How do most yoga devotees begin their Paths? What unfoldments do they share in common with one another — and with seekers on other Paths throughout the world?
The Crisis or Inspiration
A few yoga devotees trace the beginning of their spiritual quest to inspiration. Often these souls meet an inspired yogi and the main goal in life becomes very clear. Haunted by new possibilities which they sense within themselves, they eagerly and faithfully move through the experiences which lead to enlightenment and well being.
Most yogis, however, find their way onto the spiritual path because of a personal crisis. A painful, disappointing, or grief-causing shock forces a reevaluation and a redirection of life. These devotees realize they have been relying on the wrong people or unfulfilling goals. Such seekers find they have no choice but to turn the thrust of their lives and their hopes in another direction.
The Restlessness — The Call
Whether inspired or recoiling from a personal crisis, the devotee becomes restless for God — restless to know the truth, to find meaning. Night and day mind and heart reach toward the unknown and into the deepest recesses of the soul.
The Path Is Chosen
Out of the yearning and restlessness, the seeker searches the world for a way to proceed, a way to satisfy the heart’s deepest hope. A way of spiritual practice and development is found. Sometimes it seems that the Path chooses the devotee because of its availability and wonderful satisfaction.
At the point when the Path is chosen, effort and dedication truly begin. The propelled devotee realizes which form of yoga is most appropriate and helpful. He dedicates himself to it — usually practicing an hour a day. He, or she, chooses that combination of yoga techniques and meditations which most rapidly enable contact with the Lord of one’s true self.
Those who are dominantly emotional choose bhakti yoga; those who are dominantly intellectual choose jnana yoga; those who seek to attune their will with the higher self, with their Creator, choose raja and karma yoga, for example.
At first the devotees practice the different yogas in order to gain specific benefits they hope for. Then, as they develop in yoga, they begin to give more and more of themselves toward their ideals. They begin to do yoga not just because of what it will give them, but out of love. They begin to practice, whatever their Path, self-giving. This self-giving is transformational. No longer living with selfish motive or self-obsession, they are ready to dedicate themselves to their values. Most commonly, they begin to live lives dedicated to Truth and/or Beauty and/or Goodness.
The devotee who gives himself or herself to Truth, Beauty, or Goodness finds great peace and wholeness. Body, mind, and spirit enter a deep, abiding state of harmony and well being. This state of equilibrium not only enables a sense of integrity and freedom but also opens the floodgates for a spiritual experience.
Bhavas and Samadhis
The dominantly emotional seekers enter into deep spiritual moods and become conscious of the presence and the glory of their divine Beloved, the Lord of their hearts and minds. They rejoice in an unfolding series of relationships with God. Awe unfolds into loving service. Loving service unfolds into deep friendship. Friendship moves forward into greater intimacy. The devotee one day recognizes himself or herself to be a son or daughter of the Lord, who is the spiritual source of everything. These moods of love — bhavas — go on and on and are infinitely satisfying and intriguing.

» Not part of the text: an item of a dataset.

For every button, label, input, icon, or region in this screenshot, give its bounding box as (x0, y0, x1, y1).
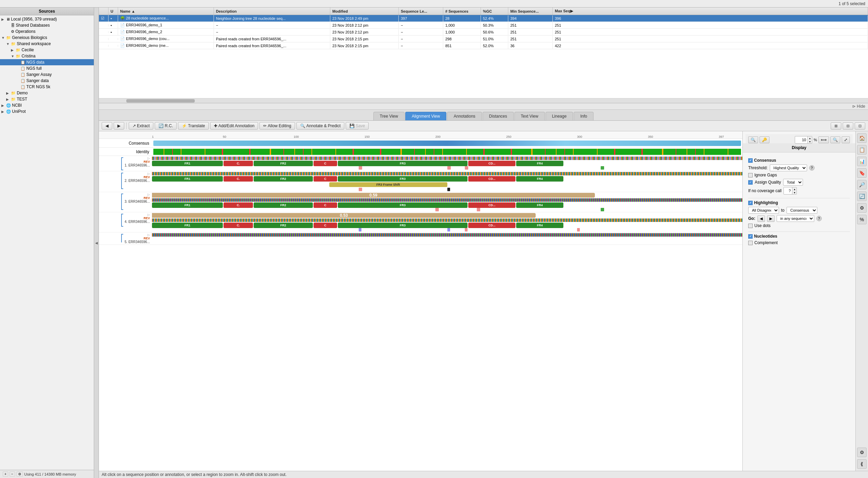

The devotees who have dominantly intellectual and will-centered natures experience amazing and transforming samadhis, spiritually exalted states in which they realize their true nature and behold the presence and spirit of God. As distinct from the devotional devotees in bhavas, these seekers are mainly inclined to live in ecstasy and wisdom rather than a mood of love and spiritual relatedness to God. These seekers experience the expansion of their soul, discover profound union with spirit, and realize freedom from all their past habits and tendencies.
As a result of many bhavas and samadhis, devotees who persist and grow into a moment-by-moment, continuous superconscious state live as enlightened beings. Rather than visit the higher consciousness regularly, they come home and live their lives while abiding in higher consciousness. This state is called sahaj yoga, sahaj samadhi, or simply sahaj.
There is no limit! All devotees who live in higher consciousness move forward into never-ending, ever-new, wondrously satisfying spiritual lives. Almost all of them engage themselves in loving service of God and humanity. A once-forlorn seeker returns to mankind and shares what he has been given.
We have considered a number of ways that the yoga aspirant takes the help of meditation and other techniques to come home to his true nature and reside in higher consciousness. In meditation you learn, through practice, to overcome the tendency to be self-deluded, or to live a self-destructive life. Freeing your body of tension and your mind and emotions of turbulence, you discover your true self and dwell in it. You make contact with the Lord of your heart and enter an ecstatic, eternal relationship. You find more from life than you ever dared dream. These are the possibilities of your life through yoga.
We ask you to commit two hours a week to selfless service. This service can be anything you choose ranging from helping a family member or neighbor to volunteering at a nonprofit organization.
This commitment is solely between you and your inner self.